A Glimpse Into a Price-Controlled Future

Luke Timmerman, founder & editor, Timmerman Report

Imagine if H.R. 3 — the drug price-control bill that has significant support in the House of Representatives — were to become law.

What would it look like if some of the bill’s provisions, like indexing US prices to 120 percent of prices in Europe, were enacted?

How would entrepreneurs adapt? What types of drug discovery programs might be prioritized, and which ones cast aside as impractical? How would management teams have to adjust their strategy, and pitches, to successfully attract investors? How would certain patient groups be affected? What would it mean for the sector?

There are many questions. It’s fascinating, when you dig in, to think through the implications of this thought experiment.

Students at the University of Texas Southwestern Medical Center were challenged to think along these lines through a business plan competition on Mar. 20. Small teams of postdocs, grad students and MBAs were asked to think of a product profile, a relevant disease indication, and — assuming success in clinical development and regulatory approval — a price that could withstand the hard calculations of Incremental Cost-Effectiveness Ratios (ICER) and Quality-Adjusted Life Years (QALY).

The goal was to come out with an investment pitch that investors might buy into.

RA Capital Management, the Office for Technology Development at UTSW, Biotech+ Hub at Pegasus Park and McKinsey supported the competition. RA Capital managing partner Peter Kolchinsky served as a judge with Jeb Keiper, CEO of Nimbus Therapeutics, and Sara Nayeem, partner at Avoro Ventures.
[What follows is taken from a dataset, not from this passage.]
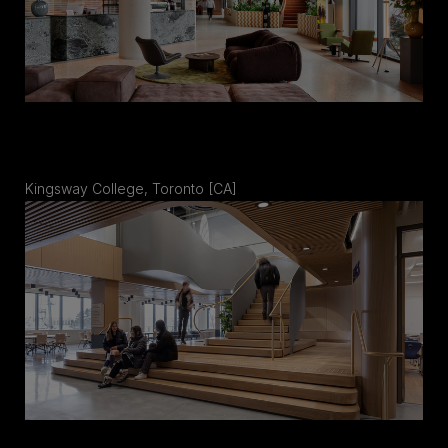
Kingsway College, Toronto [CA]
I observed.

The students clearly did their homework.

The results were eye-opening.

One group imagined it had an antibody-drug conjugate for lung cancer that delivered an 85 percent Complete Response rate, few side effects, and an average improvement in life expectancy of 10-11 years. Such a drug could be administered for about two years on average, and priced at $210,000 a year in Europe and $250,000 a year in the US, they figured. At that price, the fictional company would beat existing PD-1 inhibitors from Merck and Bristol Myers Squibb on a QALY-based comparison.

Kolchinsky shook his head. Sure, payers would pay for that. But there is no such drug on the market, or in R&D.

Peter Kolchinsky, managing partner, RA Capital

“We never see this kind of efficacy,” Kolchinsky told the students. Turning to his fellow judges, he said: “What they are asking us to do is stop investing in plausible, realistic science and start investing in fantasy.”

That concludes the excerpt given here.